Why I despair over Pakistan's intractable blasphemy laws

Family members mourn the death of a relative, who was killed in a blast outside a public park on Sunday, during a funeral in Lahore, Pakistan, on March 28, 2016. (Reuters/Mohsin Raza)

Family members mourn the death of a relative, who was killed in a blast outside a public park on Sunday, during a funeral in Lahore, Pakistan, on March 28, 2016. (Reuters/Mohsin Raza)

Last September, as part of a journalism fellowship, I visited Sacred Heart Cathedral in Lahore, Pakistan, for Sunday Mass.

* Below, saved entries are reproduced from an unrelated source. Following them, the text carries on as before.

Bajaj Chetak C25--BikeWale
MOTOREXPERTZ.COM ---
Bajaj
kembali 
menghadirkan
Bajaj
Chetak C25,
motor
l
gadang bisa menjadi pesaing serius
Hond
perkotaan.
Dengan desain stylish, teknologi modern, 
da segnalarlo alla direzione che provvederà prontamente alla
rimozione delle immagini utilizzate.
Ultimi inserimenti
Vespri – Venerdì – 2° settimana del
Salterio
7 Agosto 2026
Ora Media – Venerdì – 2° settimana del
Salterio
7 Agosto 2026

Later I sat down with the barefoot priest to hear about the discrimination and violence his congregation faces as minority Christians in a Muslim country with draconian blasphemy laws, which carry a death sentence.

The priest said his congregation drew closer in the face of persecution, including an attack on the church in 2008.

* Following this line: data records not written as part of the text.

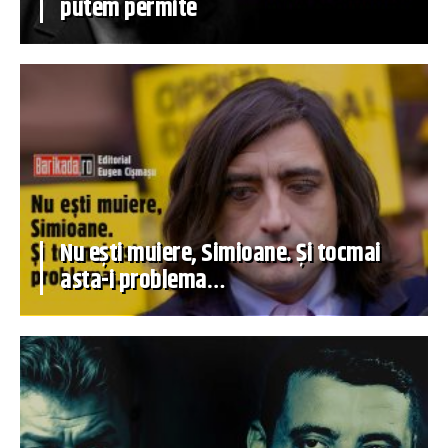
putem permite
Nu ești muiere, Simioane. Și tocmai
asta-i problema…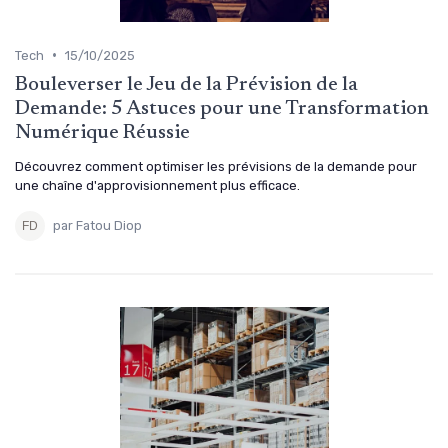
•
Tech
15/10/2025
Bouleverser le Jeu de la Prévision de la
Demande: 5 Astuces pour une Transformation
Numérique Réussie
Découvrez comment optimiser les prévisions de la demande pour
une chaîne d'approvisionnement plus efficace.
par Fatou Diop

"They prefer to die in the church than in their houses," he said.

On Easter Sunday, Pakistani Christians did not have to go to church to die. They were attacked in a public park, near a children's swingset. A suicide bomber associated with the Taliban killed 70 people -- most of them women and children -- and injured 300. That attack was a form of retaliation for the February execution of a police guard who assassinated a politician seeking to reform the nation's blasphemy laws.

To hard-line Islamists and religious parties, any change to the blasphemy laws is, well, blasphemous. They are campaigning to make the convicted murderer an official martyr.

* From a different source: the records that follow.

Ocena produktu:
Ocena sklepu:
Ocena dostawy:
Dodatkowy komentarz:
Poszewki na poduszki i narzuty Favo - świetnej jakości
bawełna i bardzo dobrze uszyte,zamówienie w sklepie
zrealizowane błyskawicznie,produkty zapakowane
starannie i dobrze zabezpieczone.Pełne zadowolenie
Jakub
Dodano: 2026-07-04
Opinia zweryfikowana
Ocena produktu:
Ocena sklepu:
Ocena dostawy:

Before leaving for Pakistan, I thought countries that enforce blasphemy laws -- Afghanistan, Saudi Arabia, Malaysia, Indonesia, among others -- would eventually catch up to the rest of the world. Surely, it was a matter of time until they realized free speech must trump religious sensitivities.

My week in Lahore and Islamabad -- also the scene of Easter violence over blasphemy laws -- changed that. After visiting Christian churches and minority Muslim sects -- each time passing barricaded metal gates, gun turrets and skeins of razor wire  -- we met with an attorney who represents blasphemy defendants, sometimes all the way to Pakistan's Supreme Court.

This attorney recited case after case he had personally handled in which people, usually Christians, were charged with tearing a page from the Quran or insulting the Prophet Muhammad and were sentenced to death.

Usually, he said, the accusers were looking to settle a personal score with the defendant or steal their wealth. The most notorious case is of Asia Bibi, a Christian mother and field worker facing execution for allegedly making derogatory remarks about the prophet.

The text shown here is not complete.